The president of SIPC, Michael Don, disputes the accuracy of that article, calling its finding regarding payment for legal work versus payment to claimants the result of "faulty math," adding, "somebody has to pay to distribute these assets."

In any case, despite the stiff competition between banks and brokerages, not many in the financial industry seem aware of any issue regarding SIPC as an insurer. A financial industry veteran in the securities unit of a big U.S. bank, told of SIPC's reported institutionalized tight-fistedness, called it, "a big surprise." This lack of awareness of SIPC's questionable value as a safety net seems widespread.

Robert Schmermund, the communications director at America's Community Bankers, based in Washington, phoned member banks at the request of U.S. Banker in a vain attempt to come up with a willing interviewee. "I spoke with eight bankers, and they all told me the same thing: 'This is news to me. I am not aware of any issues regarding problems with SIPC.'"

More telling, perhaps, was Schmermund's comment, "because they are in the brokerage business themselves, they have no desire to go out and beat up on SIPC."

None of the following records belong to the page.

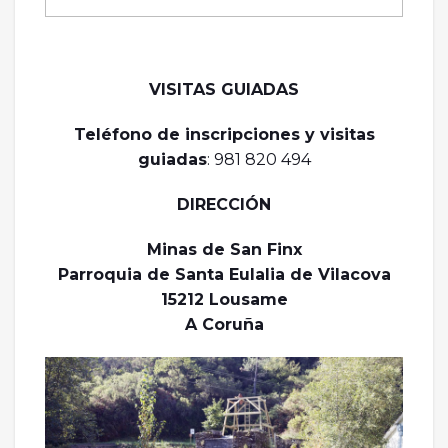
VISITAS GUIADAS
Teléfono de inscripciones y visitas
guiadas
: 981 820 494
DIRECCIÓN
Minas de San Finx
Parroquia de Santa Eulalia de Vilacova
15212 Lousame
A Coruña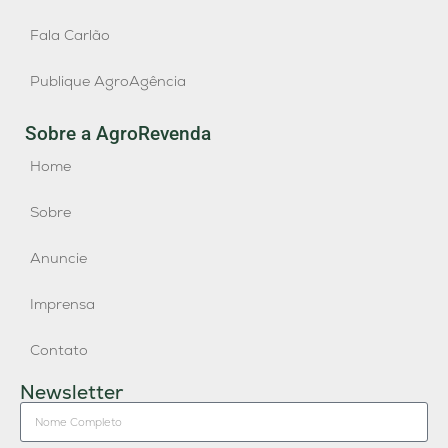
Fala Carlão
Publique AgroAgência
Sobre a AgroRevenda
Home
Sobre
Anuncie
Imprensa
Contato
Newsletter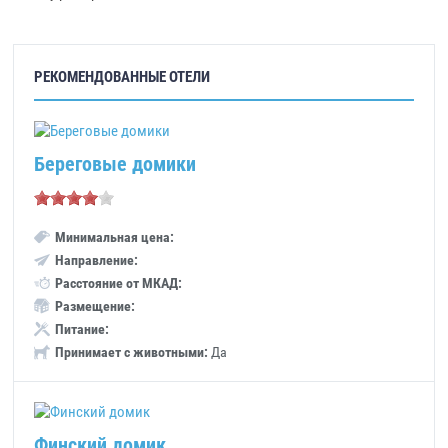
РЕКОМЕНДОВАННЫЕ ОТЕЛИ
Береговые домики
Минимальная цена:
Направление:
Расстояние от МКАД:
Размещение:
Питание:
Принимает с животными:
Да
Финский домик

That fact very likely was behind the refusal of major financial institutions, post the Gramm-Leach-Bliley Act, which eliminated barriers between commercial and investment banking, to offer comment. The big banks, of course, now own brokerage houses for which SIPC, in its limited fashion, was created.

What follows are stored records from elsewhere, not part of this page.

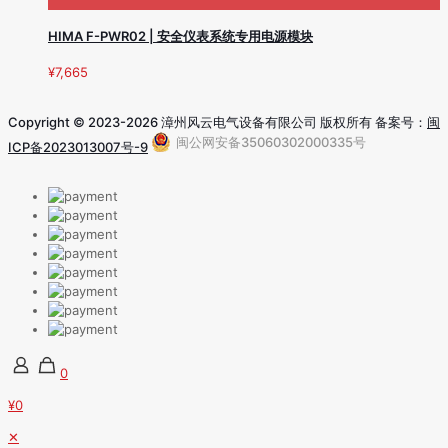
HIMA F-PWR02 | 安全仪表系统专用电源模块
¥
7,665
Copyright © 2023-2026 漳州风云电气设备有限公司 版权所有 备案号：
闽
闽公网安备35060302000335号
ICP备2023013007号-9
0
¥0
✕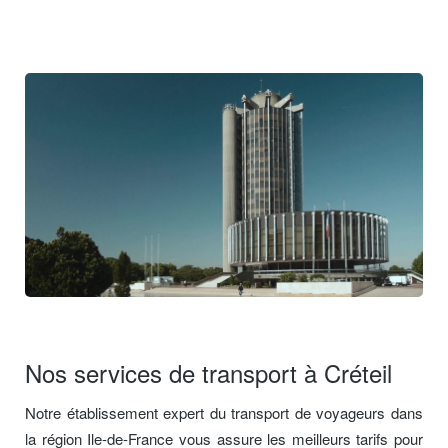
Nos services de transport à Créteil
Notre établissement expert du transport de voyageurs dans
la région Ile-de-France vous assure les meilleurs tarifs pour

Chicago-based Bank One Corp., for instance, after much back and forth, said through a spokesman that it "would rather not talk" and "would prefer to duck this one."

In Pittsburgh, a Mellon Financial Corp. spokesman said its New York-based Dreyfus brokerage unit felt that the "time was not right to respond" to the Times article's disclosures.

A spokesperson for U.S. Bancorp in Minneapolis, said she couldn't "find anyone at U.S. Bank to talk about this subject." Those begging off from being interviewed, she said, cited as a reason that they knew much about the FDIC or much about SPIC, "but not enough about both."

Says Trevor Jensen, editor of Adweek in the advertising industry publication's Chicago office, "These financial institutions have become so consolidated that they are not going to be calling anyone else names. They don't want to dirty their own pool."

That's true for small banks as well as big ones. According to Alisha Rindal, vice president and director of marketing at Signal Financial Corp., based in Mendota Heights, MN, "We want to start to offer those products as well. To talk all about how great FDIC is and to say that SIPC basically offers nothing would not be in our best interests."

And as regards SIPC offering "nothing," that seems close to the truth, at least in a number of cases. The Times article details the case of a man who on the advice of his stockbroker invested $100,000 in short-term bonds only to be told three months later that the money was gone, stolen by the head of the broker's firm, Old Naples Securities.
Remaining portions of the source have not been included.